### Exercise description
Where the string "more" appears in a line of the data, show that line.
....
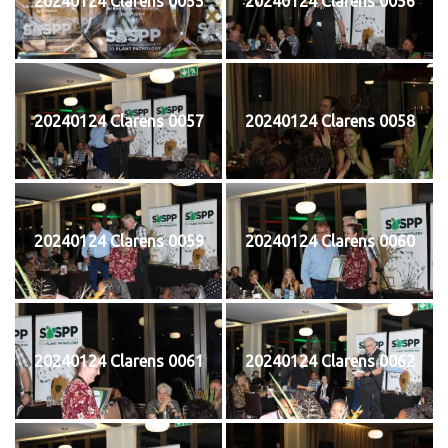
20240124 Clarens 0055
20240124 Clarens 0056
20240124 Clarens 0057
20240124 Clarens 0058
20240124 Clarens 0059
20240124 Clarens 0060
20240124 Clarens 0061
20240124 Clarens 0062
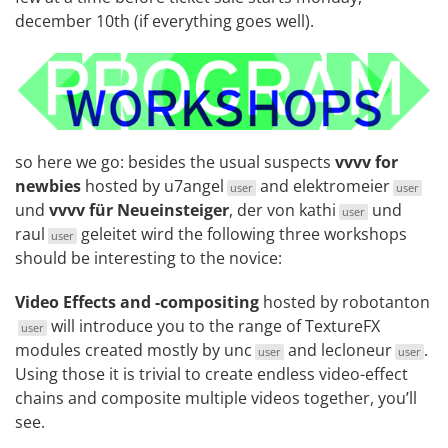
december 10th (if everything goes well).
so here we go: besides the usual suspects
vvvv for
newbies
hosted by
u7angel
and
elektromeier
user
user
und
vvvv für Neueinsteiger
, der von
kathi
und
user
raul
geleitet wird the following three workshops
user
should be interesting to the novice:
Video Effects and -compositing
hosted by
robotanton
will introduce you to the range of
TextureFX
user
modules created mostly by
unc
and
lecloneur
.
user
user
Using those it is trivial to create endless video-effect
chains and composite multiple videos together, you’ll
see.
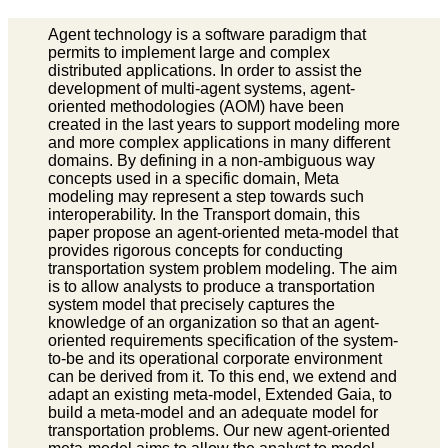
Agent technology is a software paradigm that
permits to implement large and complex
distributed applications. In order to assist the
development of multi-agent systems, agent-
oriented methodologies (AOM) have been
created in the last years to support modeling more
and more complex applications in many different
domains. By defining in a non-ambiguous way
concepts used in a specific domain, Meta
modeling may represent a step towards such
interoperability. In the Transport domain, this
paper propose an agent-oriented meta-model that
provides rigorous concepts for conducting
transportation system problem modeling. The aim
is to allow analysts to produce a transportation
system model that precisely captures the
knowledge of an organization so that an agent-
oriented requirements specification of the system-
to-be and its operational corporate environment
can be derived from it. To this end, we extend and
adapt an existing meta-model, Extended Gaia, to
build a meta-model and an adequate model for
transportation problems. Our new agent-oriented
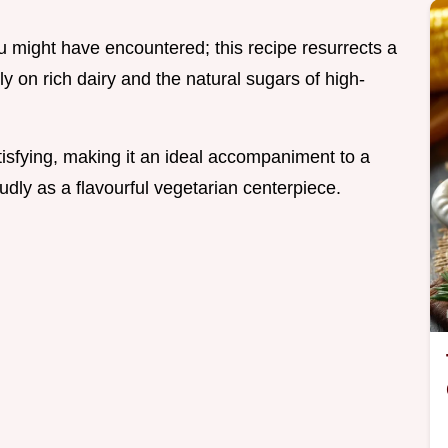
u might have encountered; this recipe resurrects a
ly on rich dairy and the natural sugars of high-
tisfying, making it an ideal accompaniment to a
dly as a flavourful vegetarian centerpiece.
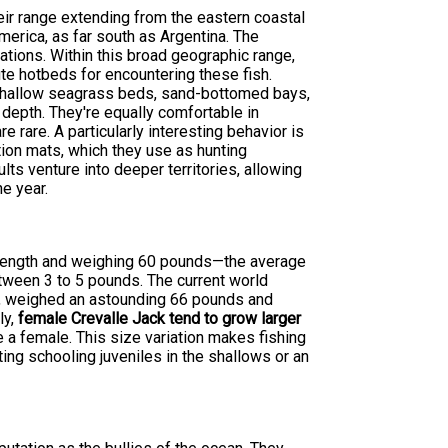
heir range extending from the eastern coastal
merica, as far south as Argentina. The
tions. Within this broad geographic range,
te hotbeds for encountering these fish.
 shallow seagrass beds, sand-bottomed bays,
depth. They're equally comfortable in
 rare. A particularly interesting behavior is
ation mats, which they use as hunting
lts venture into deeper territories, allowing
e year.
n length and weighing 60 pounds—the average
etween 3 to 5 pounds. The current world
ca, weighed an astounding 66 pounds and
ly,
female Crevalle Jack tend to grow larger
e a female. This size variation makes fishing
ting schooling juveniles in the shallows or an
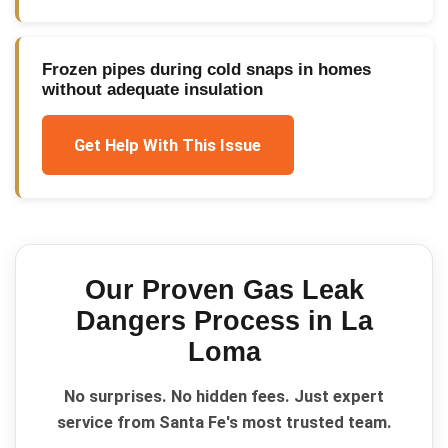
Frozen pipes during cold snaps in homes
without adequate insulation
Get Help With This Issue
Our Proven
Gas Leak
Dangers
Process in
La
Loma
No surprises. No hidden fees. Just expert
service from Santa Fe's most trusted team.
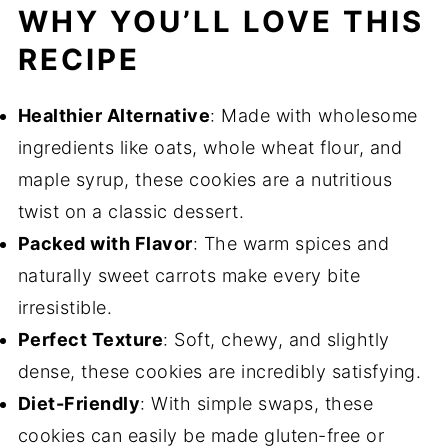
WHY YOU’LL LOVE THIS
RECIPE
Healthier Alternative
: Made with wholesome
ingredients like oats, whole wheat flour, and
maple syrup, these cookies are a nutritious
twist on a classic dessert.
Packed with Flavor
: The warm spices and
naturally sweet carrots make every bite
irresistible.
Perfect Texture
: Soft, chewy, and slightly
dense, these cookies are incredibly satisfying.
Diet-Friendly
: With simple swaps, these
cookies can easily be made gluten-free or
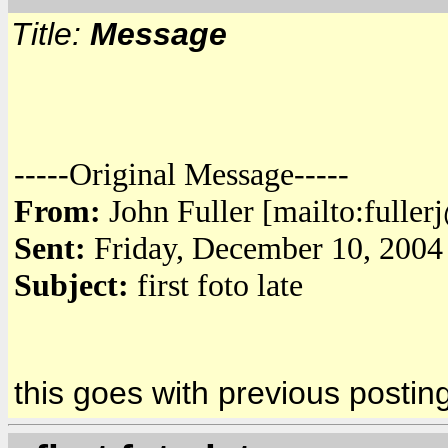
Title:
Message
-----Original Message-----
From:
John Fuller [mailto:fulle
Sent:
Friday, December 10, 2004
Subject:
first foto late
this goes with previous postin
....
### Task output
created in the last years to support modeling more
and more complex applications in many different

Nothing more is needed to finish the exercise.